*Problem statement*. Could you report every line from the entries that includes the word "Boston"?

Extracted records
■ ■ ■ ■

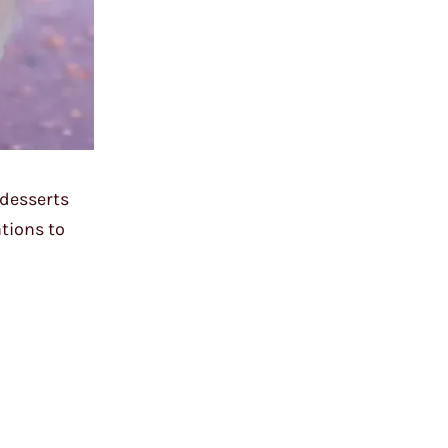
 desserts
ations to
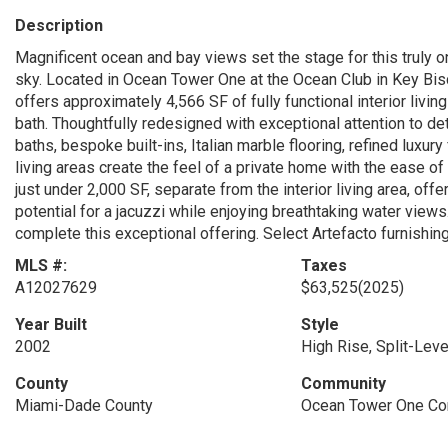
Description
Magnificent ocean and bay views set the stage for this truly 
sky. Located in Ocean Tower One at the Ocean Club in Key Bis
offers approximately 4,566 SF of fully functional interior livi
bath. Thoughtfully redesigned with exceptional attention to det
baths, bespoke built-ins, Italian marble flooring, refined luxu
living areas create the feel of a private home with the ease of
just under 2,000 SF, separate from the interior living area, offe
potential for a jacuzzi while enjoying breathtaking water vie
complete this exceptional offering. Select Artefacto furnishin
MLS #:
Taxes
A12027629
$63,525
(2025)
Year Built
Style
2002
High Rise, Split-Leve
County
Community
Miami-Dade County
Ocean Tower One C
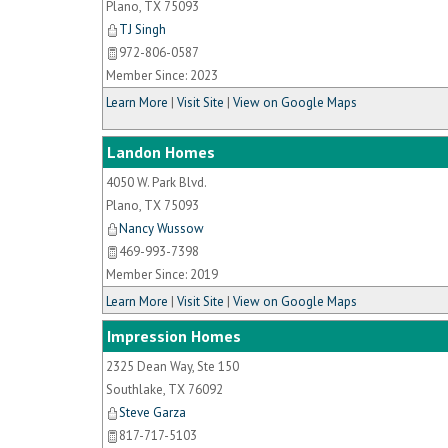
Plano
,
TX
75093
TJ Singh
972-806-0587
Member Since: 2023
Learn More
|
Visit Site
|
View on Google Maps
Landon Homes
4050 W. Park Blvd.
Plano
,
TX
75093
Nancy Wussow
469-993-7398
Member Since: 2019
Learn More
|
Visit Site
|
View on Google Maps
Impression Homes
2325 Dean Way, Ste 150
Southlake
,
TX
76092
Steve Garza
817-717-5103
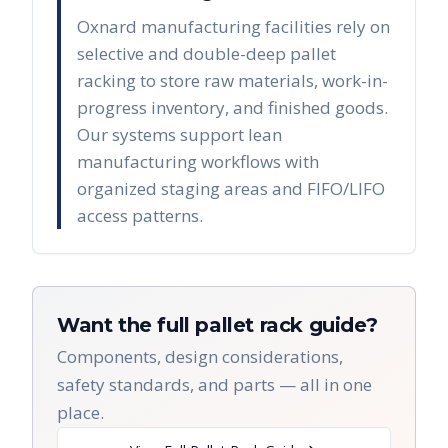
Oxnard manufacturing facilities rely on
selective and double-deep pallet
racking to store raw materials, work-in-
progress inventory, and finished goods.
Our systems support lean
manufacturing workflows with
organized staging areas and FIFO/LIFO
access patterns.
Want the full pallet rack guide?
Components, design considerations,
safety standards, and parts — all in one
place.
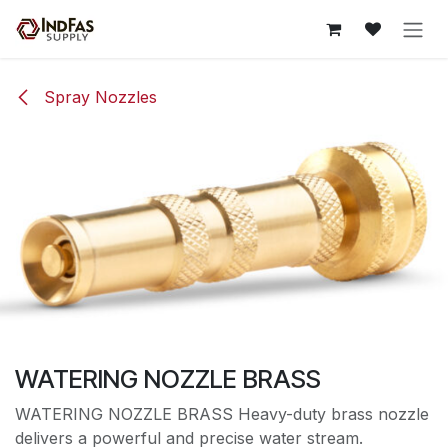
Skip to Content
Spray Nozzles
WATERING NOZZLE BRASS
WATERING NOZZLE BRASS Heavy-duty brass nozzle
delivers a powerful and precise water stream.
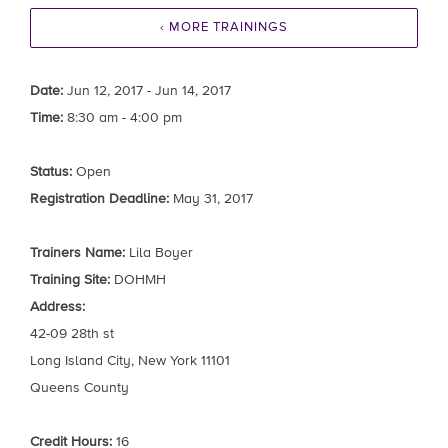
‹ MORE TRAININGS
Date:
Jun 12, 2017 - Jun 14, 2017
Time:
8:30 am - 4:00 pm
Status:
Open
Registration Deadline:
May 31, 2017
Trainers Name:
Lila Boyer
Training Site:
DOHMH
Address:
42-09 28th st
Long Island City, New York 11101
Queens County
Credit Hours:
16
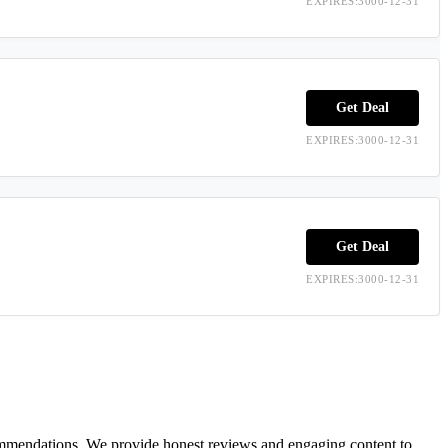
EXPIRES:3000-12-31
Get Deal
EXPIRES:3000-12-31
Get Deal
EXPIRES:3000-12-31
ecommendations. We provide honest reviews and engaging content to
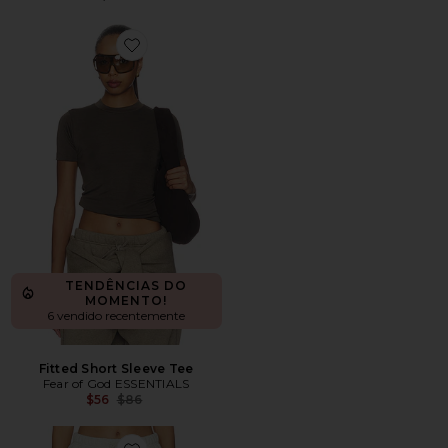
Favorite Fitted Short Sleeve Tee
TENDÊNCIAS DO
MOMENTO!
6 vendido recentemente
Fitted Short Sleeve Tee
Fear of God ESSENTIALS
Previous price:
$56
$86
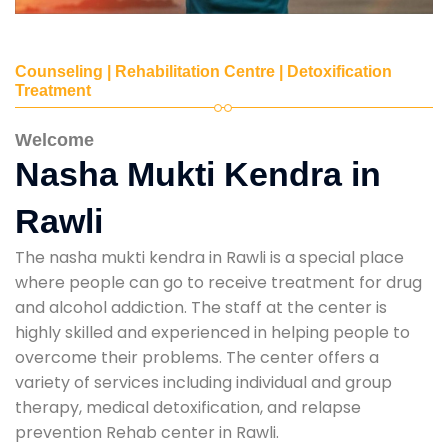
Counseling | Rehabilitation Centre | Detoxification
Treatment
Welcome
Nasha Mukti Kendra in
Rawli
The nasha mukti kendra in Rawli is a special place
where people can go to receive treatment for drug
and alcohol addiction. The staff at the center is
highly skilled and experienced in helping people to
overcome their problems. The center offers a
variety of services including individual and group
therapy, medical detoxification, and relapse
prevention Rehab center in Rawli.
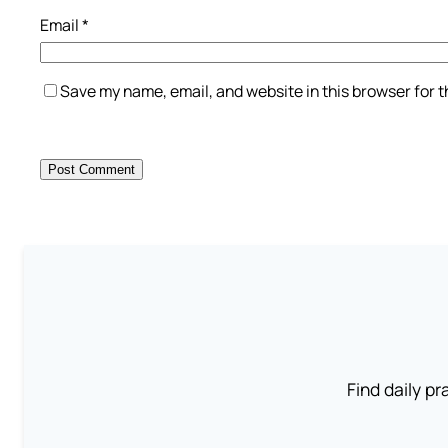
Email
*
Save my name, email, and website in this browser for 
Find daily pr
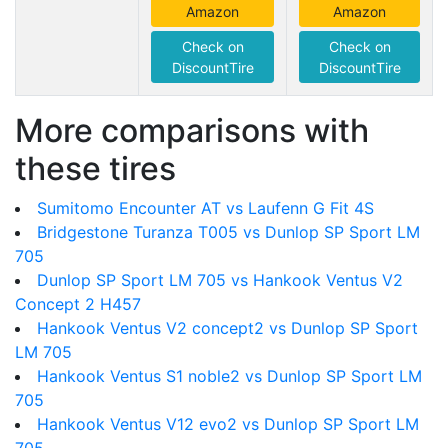
Amazon
Amazon
Check on
Check on
DiscountTire
DiscountTire
More comparisons with
these tires
Sumitomo Encounter AT vs Laufenn G Fit 4S
Bridgestone Turanza T005 vs Dunlop SP Sport LM
705
Dunlop SP Sport LM 705 vs Hankook Ventus V2
Concept 2 H457
Hankook Ventus V2 concept2 vs Dunlop SP Sport
LM 705
Hankook Ventus S1 noble2 vs Dunlop SP Sport LM
705
Hankook Ventus V12 evo2 vs Dunlop SP Sport LM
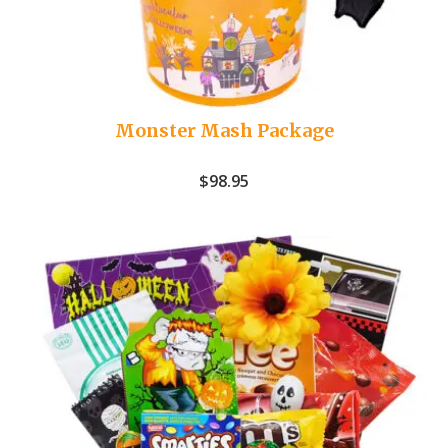
Monster Mash Package
$
98.95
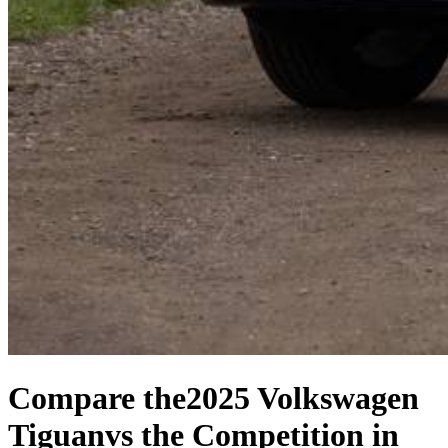
Compare the
2025 Volkswagen
Tiguan
vs the Competition
in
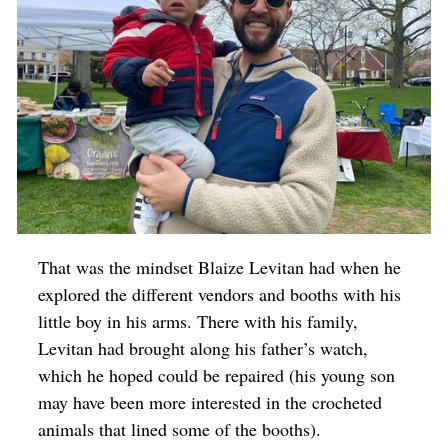
That was the mindset Blaize Levitan had when he
explored the different vendors and booths with his
little boy in his arms. There with his family,
Levitan had brought along his father’s watch,
which he hoped could be repaired (his young son
may have been more interested in the crocheted
animals that lined some of the booths).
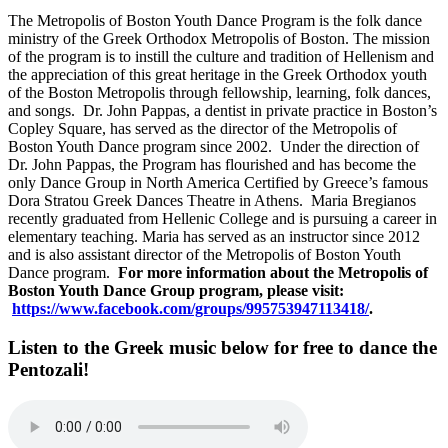
The Metropolis of Boston Youth Dance Program is the folk dance
ministry of the Greek Orthodox Metropolis of Boston. The mission
of the program is to instill the culture and tradition of Hellenism and
the appreciation of this great heritage in the Greek Orthodox youth
of the Boston Metropolis through fellowship, learning, folk dances,
and songs. Dr. John Pappas, a dentist in private practice in Boston’s
Copley Square, has served as the director of the Metropolis of
Boston Youth Dance program since 2002. Under the direction of
Dr. John Pappas, the Program has flourished and has become the
only Dance Group in North America Certified by Greece’s famous
Dora Stratou Greek Dances Theatre in Athens. Maria Bregianos
recently graduated from Hellenic College and is pursuing a career in
elementary teaching. Maria has served as an instructor since 2012
and is also assistant director of the Metropolis of Boston Youth
Dance program.
For more information about the
Metropolis of
Boston Youth Dance Group
program, please visit:
https://www.facebook.com/groups/995753947113418/
.
Listen to the Greek music below for free to dance the
Pentozali!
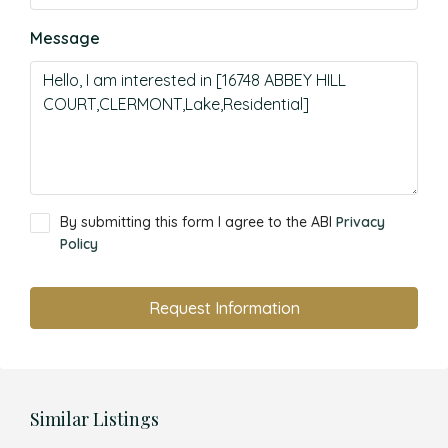
Message
By submitting this form I agree to the ABI
Privacy
Policy
Request Information
Similar Listings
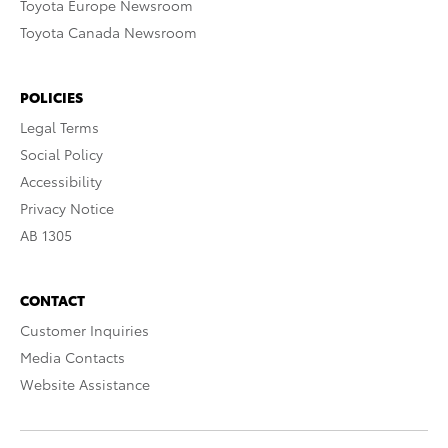
Toyota Europe Newsroom
Toyota Canada Newsroom
POLICIES
Legal Terms
Social Policy
Accessibility
Privacy Notice
AB 1305
CONTACT
Customer Inquiries
Media Contacts
Website Assistance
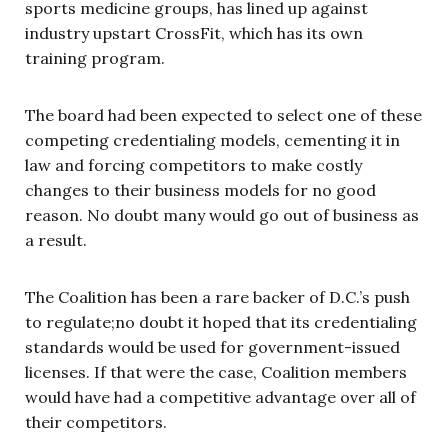
sports medicine groups, has lined up against
industry upstart CrossFit, which has its own
training program.
The board had been expected to select one of these
competing credentialing models, cementing it in
law and forcing competitors to make costly
changes to their business models for no good
reason. No doubt many would go out of business as
a result.
The Coalition has been a rare backer of D.C.’s push
to regulate;no doubt it hoped that its credentialing
standards would be used for government-issued
licenses. If that were the case, Coalition members
would have had a competitive advantage over all of
their competitors.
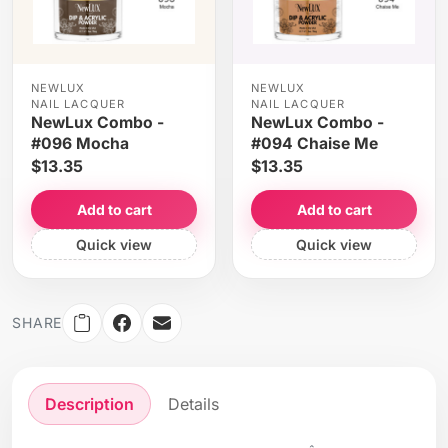
NEWLUX
NEWLUX
NAIL LACQUER
NAIL LACQUER
NewLux Combo -
NewLux Combo -
#096 Mocha
#094 Chaise Me
$13.35
$13.35
Add to cart
Add to cart
Quick view
Quick view
SHARE
Description
Details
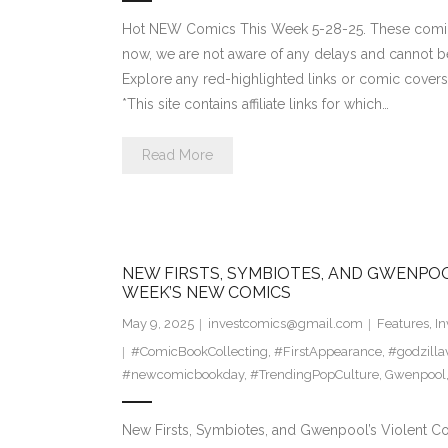
Hot NEW Comics This Week 5-28-25. These comics
now, we are not aware of any delays and cannot b
Explore any red-highlighted links or comic covers 
*This site contains affiliate links for which…
Read More
NEW FIRSTS, SYMBIOTES, AND GWENPOO
WEEK’S NEW COMICS
May 9, 2025
investcomics@gmail.com
Features
,
In
#ComicBookCollecting
,
#FirstAppearance
,
#godzill
#newcomicbookday
,
#TrendingPopCulture
,
Gwenpool
New Firsts, Symbiotes, and Gwenpool’s Violent 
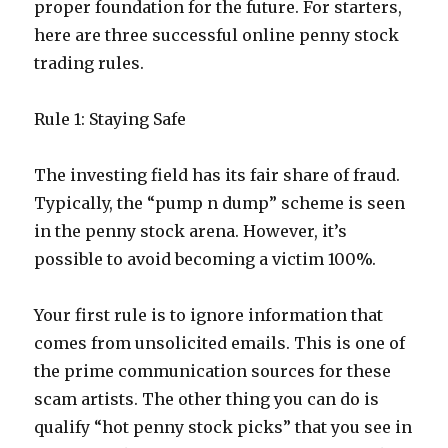
proper foundation for the future. For starters,
here are three successful online penny stock
trading rules.
Rule 1: Staying Safe
The investing field has its fair share of fraud.
Typically, the “pump n dump” scheme is seen
in the penny stock arena. However, it’s
possible to avoid becoming a victim 100%.
Your first rule is to ignore information that
comes from unsolicited emails. This is one of
the prime communication sources for these
scam artists. The other thing you can do is
qualify “hot penny stock picks” that you see in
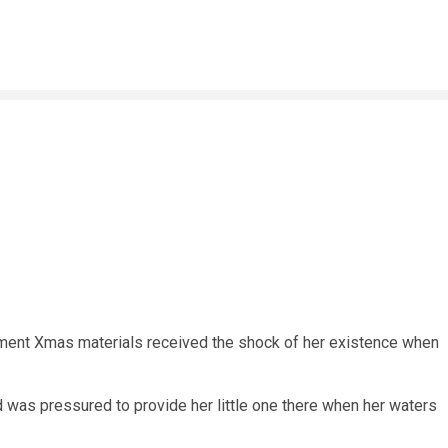
t Xmas materials received the shock of her existence when
nd was pressured to provide her little one there when her waters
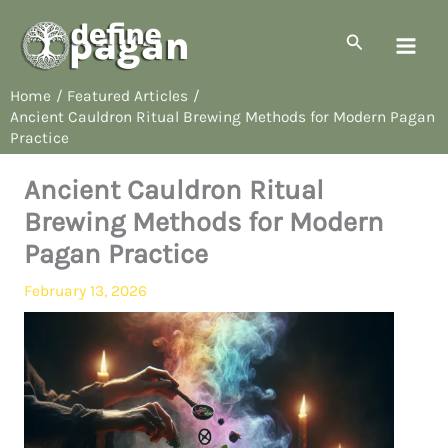
Skip
to
Search
content
Home
Featured Articles
Ancient Cauldron Ritual Brewing Methods for Modern Pagan
Practice
Ancient Cauldron Ritual
Brewing Methods for Modern
Pagan Practice
February 13, 2026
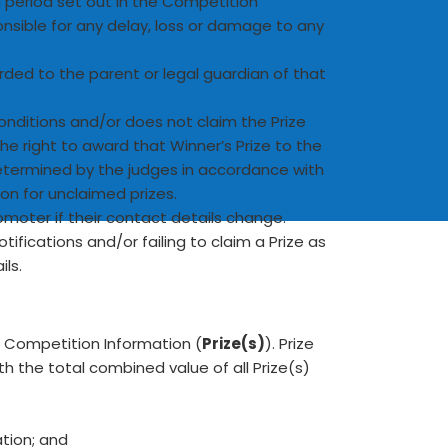
im period set out in the Competition
onsible for any delay, loss or damage to any
warded to the parent or legal guardian of that
onditions and/or does not claim the Prize
he right to award that Winner’s Prize to the
determined by the judges in accordance with
on for unclaimed prizes.
omoter if their contact details change.
tifications and/or failing to claim a Prize as
ls.
he Competition Information (
Prize(s)
). Prize
h the total combined value of all Prize(s)
ation; and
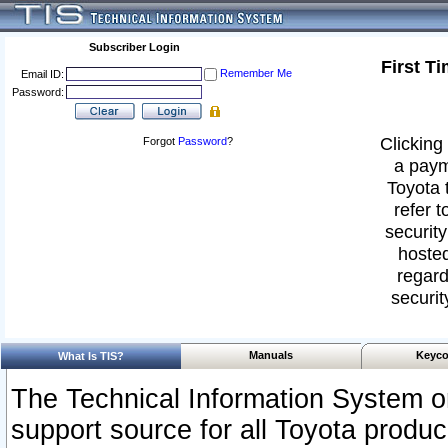
Subscriber Login
First T
Remember Me
Email ID:
Password:
Clicking 
Forgot
Password
?
a paym
Toyota 
refer t
security
hosted
regard
securit
Manuals
Keyco
What Is TIS?
The Technical Information System or
support source for all Toyota produ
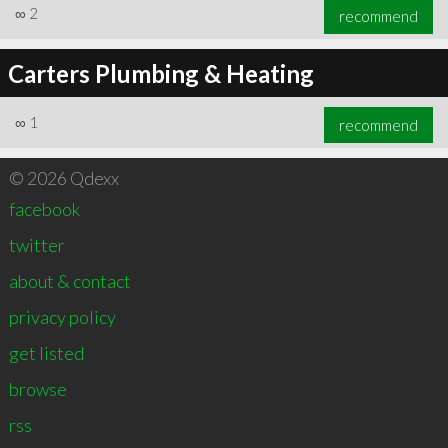
∞
2
recommend
Carters Plumbing & Heating
∞
1
recommend
© 2026 Qdexx
facebook
twitter
about & contact
privacy policy
get listed
browse
rss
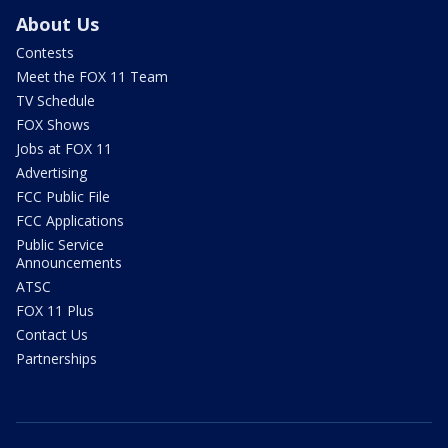
About Us
Contests
Meet the FOX 11 Team
TV Schedule
FOX Shows
Jobs at FOX 11
Advertising
FCC Public File
FCC Applications
Public Service
Announcements
ATSC
FOX 11 Plus
Contact Us
Partnerships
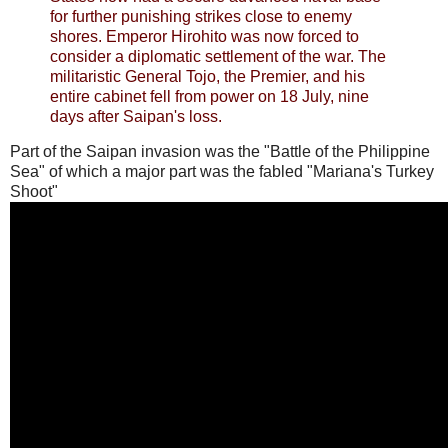
for further punishing strikes close to enemy
shores. Emperor Hirohito was now forced to
consider a diplomatic settlement of the war. The
militaristic General Tojo, the Premier, and his
entire cabinet fell from power on 18 July, nine
days after Saipan's loss.
Part of the Saipan invasion was the "Battle of the Philippine
Sea" of which a major part was the fabled "Mariana's Turkey
Shoot"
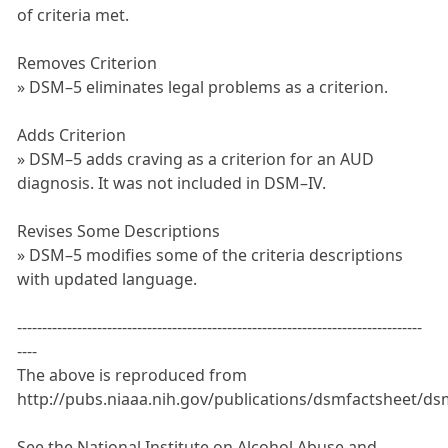
of criteria met.
Removes Criterion
» DSM–5 eliminates legal problems as a criterion.
Adds Criterion
» DSM–5 adds craving as a criterion for an AUD
diagnosis. It was not included in DSM–IV.
Revises Some Descriptions
» DSM–5 modifies some of the criteria descriptions
with updated language.
---------------------------------------------------------------------------------
----
The above is reproduced from
http://pubs.niaaa.nih.gov/publications/dsmfactsheet/ds
See the National Institute on Alcohol Abuse and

■ ■ ■ ■

*Task solution*.
The Metropolis of Boston Youth Dance Program is the folk dance
ministry of the Greek Orthodox Metropolis of Boston. The mission
of the Boston Metropolis through fellowship, learning, folk dances,
and songs. Dr. John Pappas, a dentist in private practice in Boston’s
Boston Youth Dance program since 2002. Under the direction of
and is also assistant director of the Metropolis of Boston Youth
Boston Youth Dance Group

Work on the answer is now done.